A flexible probabilistic framework for large-margin mixture of experts

摘要

Mixture-of-Experts (MoE) enable learning highly nonlinear models by combining simple expert models. Each expert handles a small region of the data space, as dictated by the gating network which generates the (soft) assignment of input to the corresponding experts. Despite their flexibility and renewed interest lately, existing MoE constructions pose several difficulties during model training. Crucially, neither of the two popular gating networks used in MoE, namely the softmax gating network and hierarchical gating network (the latter used in the hierarchical mixture of experts), have efficient inference algorithms. The problem is further exacerbated if the experts do not have conjugate likelihood and lack a naturally probabilistic formulation (e.g., logistic regression or large-margin classifiers such as SVM).
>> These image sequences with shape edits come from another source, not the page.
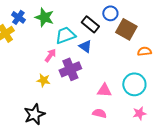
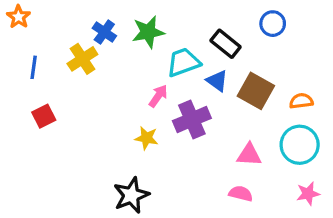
blue circle: (110, 13) -> (273, 24), moved
green star: (44, 17) -> (148, 32), turned -30
brown square: (126, 29) -> (256, 91), moved
orange semicircle: (144, 51) -> (301, 101), moved

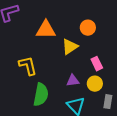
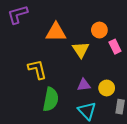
yellow triangle: (70, 47) -> (81, 50), turned -30
pink rectangle: (97, 64) -> (115, 47), moved

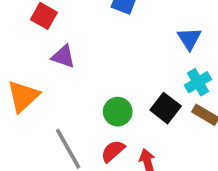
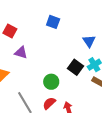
black square: (166, 108) -> (75, 67), moved

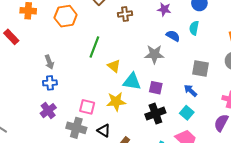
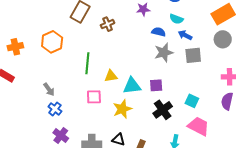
cyan semicircle: (194, 28) -> (176, 19), turned -64
gray star: (154, 54) -> (164, 52), moved
yellow triangle: (114, 66) -> (111, 76), turned -32
blue cross: (50, 83) -> (55, 109), turned -32
blue arrow: (190, 91) -> (185, 35), moved
pink square: (87, 107) -> (94, 97), moved

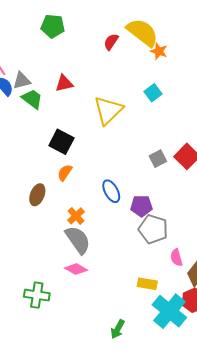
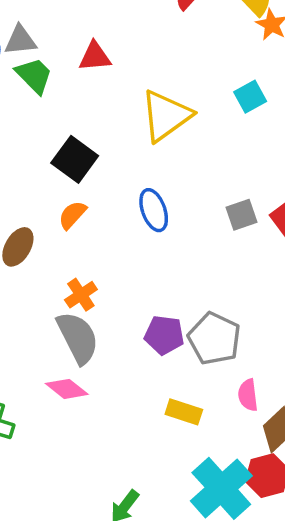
blue ellipse: (111, 191) -> (154, 210), moved
purple pentagon: (141, 206) -> (164, 335), moved
yellow rectangle: (147, 284) -> (184, 412), moved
To address these issues, we develop novel inference algorithms with closed-form parameter updates, leveraging some of the recent advances in data augmentation techniques. We also present a novel probabilistic framework for MoE, consisting of a range of gating networks with efficient inference made possible through our proposed algorithms. We exploit this framework by using Bayesian linear SVMs as experts on various classification problems (which has a non-conjugate likelihood otherwise generally), providing our final model with attractive large-margin properties. We show that our models are significantly more efficient than other training algorithms for MoE while outperforming other traditional non-linear models like Kernel SVMs and Gaussian Processes on several benchmark datasets.